### [Problem statement]
Extract the line that contains "麼？說的出來嗎？不管你是哪一門哪一派，只要說的" and every line after it to the end of the records below, exactly as written and nothing else.

### [Recorded data]
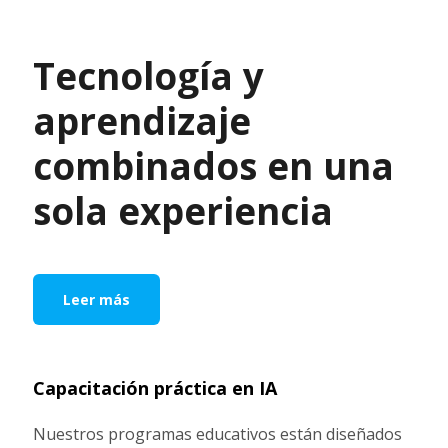
Tecnología y
aprendizaje
combinados en una
sola experiencia
Leer más
Capacitación práctica en IA
Nuestros programas educativos están diseñados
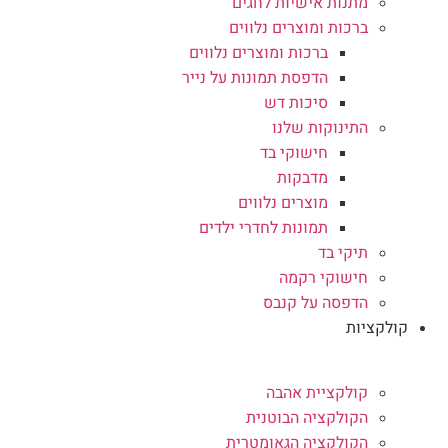
מתנות אישיות לחגים
ברכות ומוצרים נלווים
ברכות ומוצרים נלווים
הדפסת תמונות על נייר
סיכות דש
התינוקות שלנו
חישוקי בד
מדבקות
מוצרים נלווים
תמונות לחדרי ילדים
תיקי בד
חישוקי רקמה
הדפסה על קנבס
קולקציות
קולקציית אהבה
הקולקציה הבוטנית
הקולקציה הגאומטרית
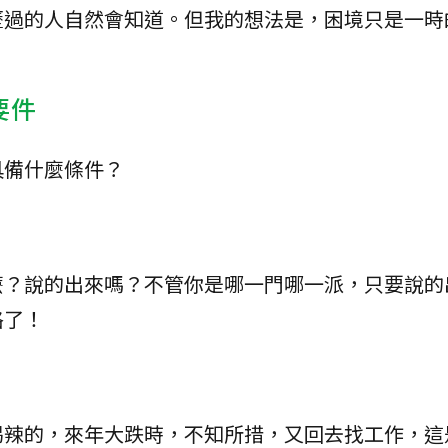
歷過的人自然會知道。但我的想法是，困境只是一時
要件
具備什麼條件？
麼？說的出來嗎？不管你是哪一門哪一派，只要說的
格了！
喝辣的，來年大跌時，不知所措，又回去找工作，這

### [Written answer]
麼？說的出來嗎？不管你是哪一門哪一派，只要說的
格了！
喝辣的，來年大跌時，不知所措，又回去找工作，這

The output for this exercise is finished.